Libya’daki gelişmeleri değerlendiren Ortadoğu Uzmanı İslam Özkan, taraflar için ufukta ne askeri zaferin ne de müzakere masasının görünmediğini kaydetti.
Türkiye’nin müdahalesiyle UMH’nin ilerleyişinin ve Halife Hafter güçlerinin kurduğu üstünlüğün belli ölçüde bozularak, savaşın seyrinin değiştiğine dikkati çeken Özkan, Hafter güçlerinin halen ciddi bir güce ve desteğe sahip olduğunu da sözlerine ekledi. Özkan, Suudi Arabistan, Birleşik Arap Emirlikleri (BAE) ve Rusya’nın Hafter’den yana olduklarını ve bu desteğin önemli bir güce tekabül ettiğine işaret ederek, UHM’nin de İtalya, İngiltere, Türkiye ve Katar tarafından desteklendiğini söyledi.

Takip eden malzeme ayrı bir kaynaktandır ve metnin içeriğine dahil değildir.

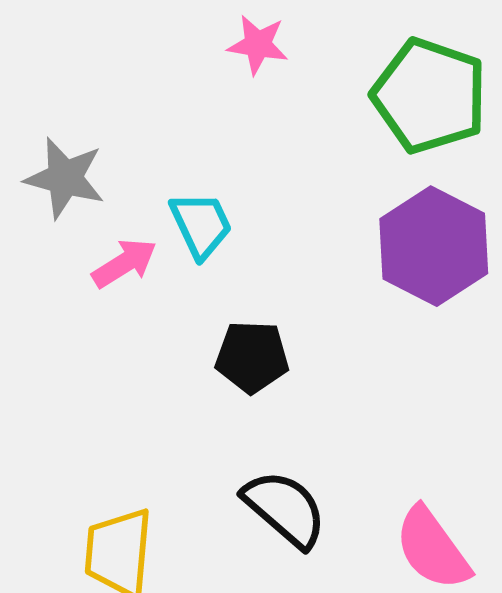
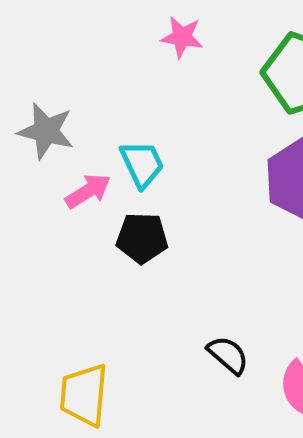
black pentagon: (252, 357) -> (142, 238), moved
black semicircle: (285, 509) -> (228, 355), moved, size x0.7

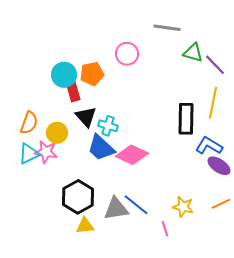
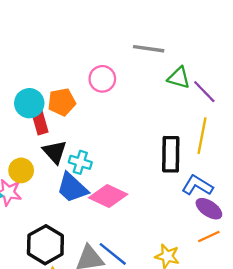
orange line: (221, 204) -> (209, 237), moved

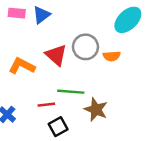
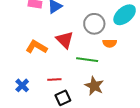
gray circle: (85, 47) -> (94, 24), moved
green line: (71, 92) -> (87, 60), moved

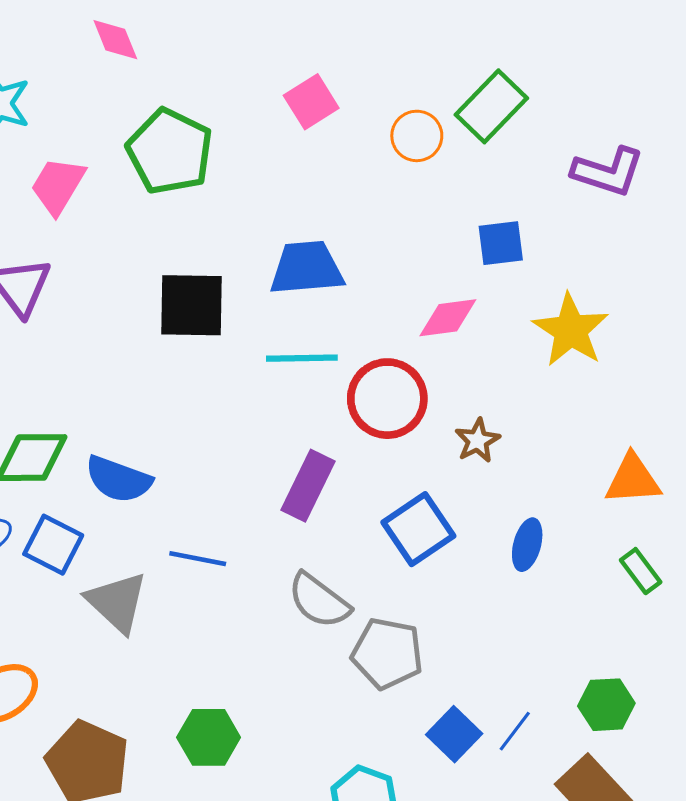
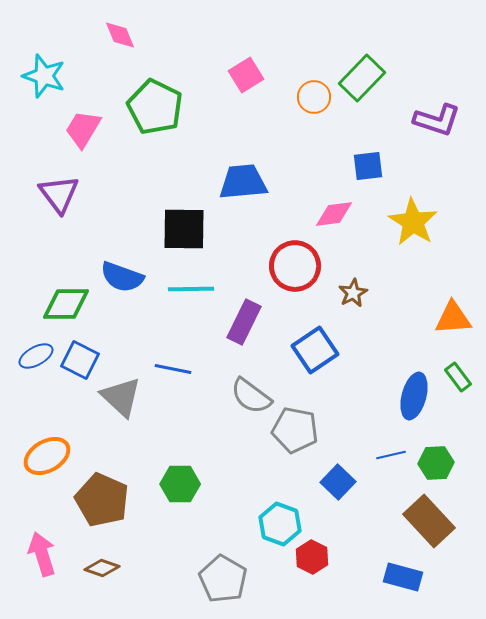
black square: (192, 305) -> (184, 229), moved
cyan line: (302, 358) -> (191, 289), moved
blue semicircle: (118, 479) -> (122, 277), moved
blue ellipse: (527, 545) -> (414, 396), moved, size x1.4
blue line: (515, 731) -> (391, 455), moved, turned 40

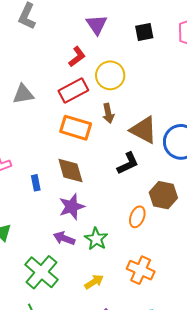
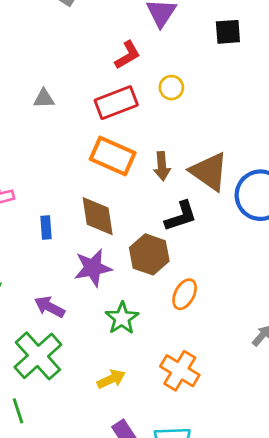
yellow circle: (110, 75) -> (171, 88), size x0.6
gray triangle: (23, 94) -> (44, 99), size x0.7
brown arrow: (108, 113) -> (162, 166), moved
brown hexagon: (163, 195) -> (149, 254), moved
purple arrow: (64, 238) -> (50, 307), moved

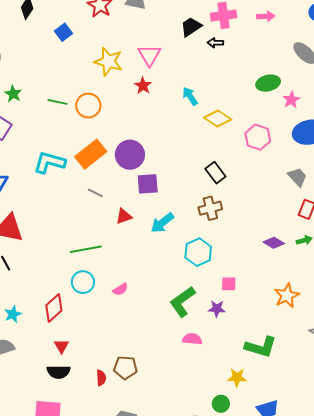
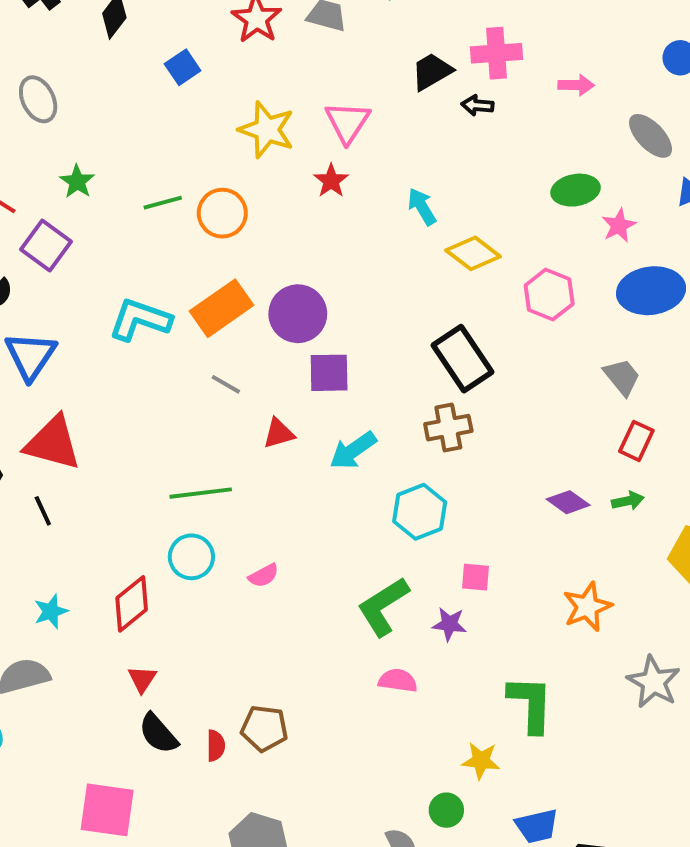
pink arrow: (266, 16) -> (576, 85), moved
green line: (57, 102) -> (163, 203), turned -30
black rectangle: (215, 173) -> (462, 359), size x1.5
green L-shape: (261, 347) -> (531, 704), turned -108
black semicircle: (58, 372) -> (158, 734), moved, turned 45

Özkan’a göre, halen belirsiz bir tutum sergileyen ABD’nin tutumunun ise seçimlerden sonra değişebileceğine,
Trump yönetiminin seçimleri kazanması halinde Suudi Arabistan ve BAE’nin talebi üzerine Hafter’i destekleme olasılığının yüksek olduğuna işaret etti.
Libya bir köprü
Mezopotamya Ajansı’ndan İdris Sayılğan’a konuşan Özkan, Hafter destekçisi BAE ile Suudi Arabistan’ın bölgede Müslüman Kardeşler ve İslami örgütlere karşı savaş açtığını hatırlatarak, kendi hegemonyalarında bir Ortadoğu istediklerini belirtti. Libya savaşının da büyük ölçüde bu amaçla yapıldığına değinen Özkan, “Libya da bu anlamda bir köprü, bir geçiş. Aynı zamanda Afrika kıtasında kimin hakim olacağını netleştiren ve bunun kaderini belirleyecek olan bir yerde duruyor” ifadelerini kullandı.
Amaç Doğu Akdeniz
Özkan, Türkiye’nin Libya’daki müdahalesinin sadece petrol ile ilgili olmadığını, esas olarak Doğu Akdeniz’deki doğal gaz yataklarıyla ilgili olduğunu belirtti. Türkiye ve Trablus hükümeti arasında imzalanan “Deniz Yetki Alanları” anlaşmasının klasik bir anlaşma olmadığının altını çizen Özkan, bunun uluslararası düzeyde tanınmayacağını da sözlerine ekledi.
Kısa vadede çözüm mümkün değil
Trablus hükümetinin Hafter güçlerini tamamen yok edecek güce sahip olmadığını ifade eden Özkan, “Ama şu anda net bir denge kurulduğu kesin. Trablus sınırlarından Hafter güçleri uzaklaştırılıyor. Bunun devam edip etmeyeceği UHM’nin kararlılığı ve onu destekleyen ülkelerin de Libya’ya bakışıyla ilgili” yorumunu yaptı.
Kısa vadede Libya’da siyasi çözümün olası görünmediğine de ifade eden Özkan, şöyle devam etti: “Hafter güçlerini destekleyen BAE ile Suudi Arabistan ya da UHM’yi destekleyen Türkiye ve Katar barış istiyorlar mı bundan emin değiliz. Resmi açıklamalarına bakılırsa istiyorlar. Ama her iki taraftaki aktörler askeri bir üstünlük kurarlarsa müzakere masasında daha çok şeyler koparacaklarını hesaplıyorlar. Netice itibariyle Libya savaşı daha uzun sürecek gibi gözüküyor. Çok değişken bir durumla karşı karşıyayız. Kısa vadede bir müzakere masasının mümkün olmayacağını düşünüyorum. Her iki taraf için de bu geçerli.”